Work item |
Apart from the images, every record here needs to be copied exactly.

(Collected data)
◆ ◆ ◆ ◆
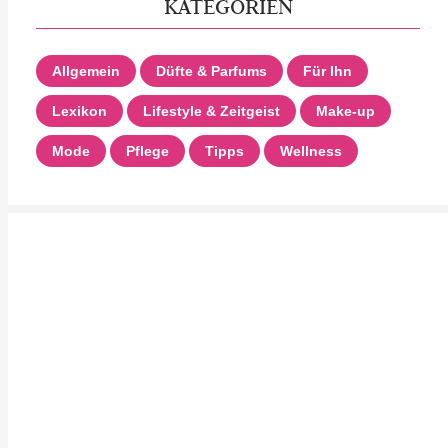
KATEGORIEN
Allgemein
Düfte & Parfums
Für Ihn
Lexikon
Lifestyle & Zeitgeist
Make-up
Mode
Pflege
Tipps
Wellness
◆ ◆ ◆ ◆
Problem solution |
KATEGORIEN
Allgemein
Düfte & Parfums
Für Ihn
Lexikon
Lifestyle & Zeitgeist
Make-up
Mode
Pflege
Tipps
Wellness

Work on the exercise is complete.